> YOUR TASK:
Copy nothing but the lines from the one containing "캠핑장비 철수 후 7가지" through the last line of the records, repeated exactly and without pictures.

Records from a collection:
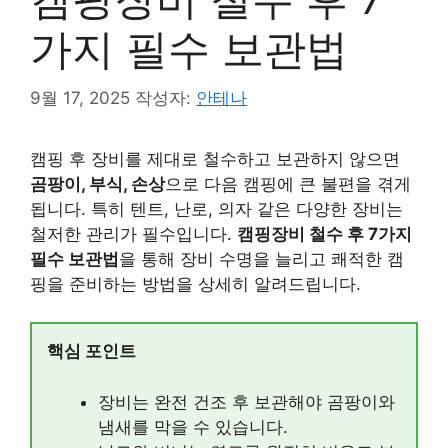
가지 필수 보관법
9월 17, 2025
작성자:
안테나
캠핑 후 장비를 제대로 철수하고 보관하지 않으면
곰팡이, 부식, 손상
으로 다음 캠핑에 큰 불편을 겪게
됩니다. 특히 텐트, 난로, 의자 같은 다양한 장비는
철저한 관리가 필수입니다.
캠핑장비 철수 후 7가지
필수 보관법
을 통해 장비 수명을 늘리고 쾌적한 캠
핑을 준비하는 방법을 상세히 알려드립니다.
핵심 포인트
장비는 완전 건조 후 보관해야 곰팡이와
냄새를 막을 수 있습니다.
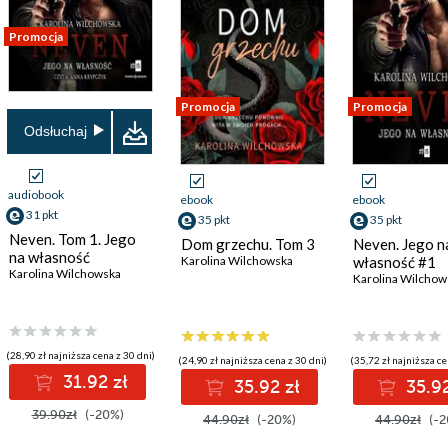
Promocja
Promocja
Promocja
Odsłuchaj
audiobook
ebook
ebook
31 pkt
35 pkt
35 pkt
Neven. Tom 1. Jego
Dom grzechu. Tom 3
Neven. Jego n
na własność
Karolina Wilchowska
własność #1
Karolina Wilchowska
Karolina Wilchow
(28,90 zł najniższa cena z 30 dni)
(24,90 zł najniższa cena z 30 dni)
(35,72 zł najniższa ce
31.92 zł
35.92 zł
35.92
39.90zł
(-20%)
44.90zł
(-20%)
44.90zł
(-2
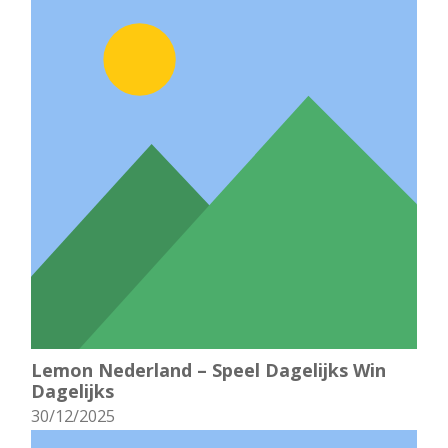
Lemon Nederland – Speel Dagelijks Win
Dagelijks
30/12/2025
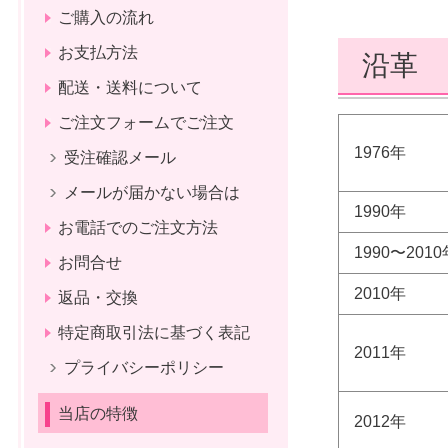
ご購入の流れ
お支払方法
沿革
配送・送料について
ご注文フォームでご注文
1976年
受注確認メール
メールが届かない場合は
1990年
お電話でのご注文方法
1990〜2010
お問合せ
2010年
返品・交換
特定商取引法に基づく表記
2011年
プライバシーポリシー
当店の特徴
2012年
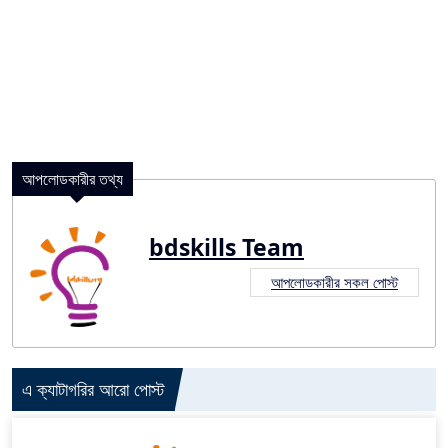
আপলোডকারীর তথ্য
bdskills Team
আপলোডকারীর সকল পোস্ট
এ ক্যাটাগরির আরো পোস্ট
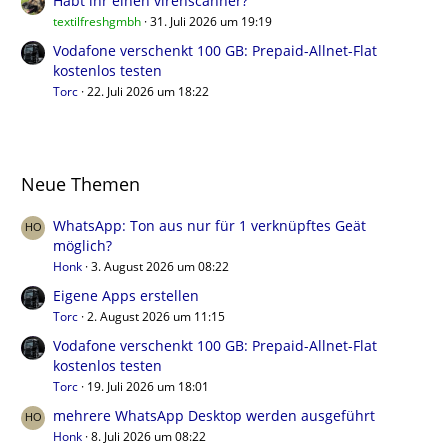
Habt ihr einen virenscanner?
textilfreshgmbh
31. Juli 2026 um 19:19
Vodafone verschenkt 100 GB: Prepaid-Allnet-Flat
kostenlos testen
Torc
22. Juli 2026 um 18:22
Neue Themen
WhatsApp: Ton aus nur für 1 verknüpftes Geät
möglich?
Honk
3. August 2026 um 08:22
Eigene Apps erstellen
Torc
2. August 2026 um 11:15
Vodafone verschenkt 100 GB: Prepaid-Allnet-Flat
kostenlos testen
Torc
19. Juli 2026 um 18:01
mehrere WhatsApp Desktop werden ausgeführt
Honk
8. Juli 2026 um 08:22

> SOLVED EXERCISE:
캠핑장비 철수 후 7가지
필수 보관법
을 통해 장비 수명을 늘리고 쾌적한 캠
핑을 준비하는 방법을 상세히 알려드립니다.
핵심 포인트
장비는 완전 건조 후 보관해야 곰팡이와
냄새를 막을 수 있습니다.
Promocja
Promocja
Promocja
Odsłuchaj
audiobook
ebook
ebook
31 pkt
35 pkt
35 pkt
Neven. Tom 1. Jego
Dom grzechu. Tom 3
Neven. Jego n
na własność
Karolina Wilchowska
własność #1
Karolina Wilchowska
Karolina Wilchow
(28,90 zł najniższa cena z 30 dni)
(24,90 zł najniższa cena z 30 dni)
(35,72 zł najniższa ce
31.92 zł
35.92 zł
35.92
39.90zł
(-20%)
44.90zł
(-20%)
44.90zł
(-2
Lemon Nederland – Speel Dagelijks Win
Dagelijks
30/12/2025
ご購入の流れ
お支払方法
沿革
配送・送料について
ご注文フォームでご注文
1976年
受注確認メール
メールが届かない場合は
1990年
お電話でのご注文方法
1990〜2010
お問合せ
2010年
返品・交換
特定商取引法に基づく表記
2011年
プライバシーポリシー
当店の特徴
2012年
আপলোডকারীর তথ্য
bdskills Team
আপলোডকারীর সকল পোস্ট
এ ক্যাটাগরির আরো পোস্ট
Habt ihr einen virenscanner?
textilfreshgmbh
31. Juli 2026 um 19:19
Vodafone verschenkt 100 GB: Prepaid-Allnet-Flat
kostenlos testen
Torc
22. Juli 2026 um 18:22
Neue Themen
WhatsApp: Ton aus nur für 1 verknüpftes Geät
möglich?
Honk
3. August 2026 um 08:22
Eigene Apps erstellen
Torc
2. August 2026 um 11:15
Vodafone verschenkt 100 GB: Prepaid-Allnet-Flat
kostenlos testen
Torc
19. Juli 2026 um 18:01
mehrere WhatsApp Desktop werden ausgeführt
Honk
8. Juli 2026 um 08:22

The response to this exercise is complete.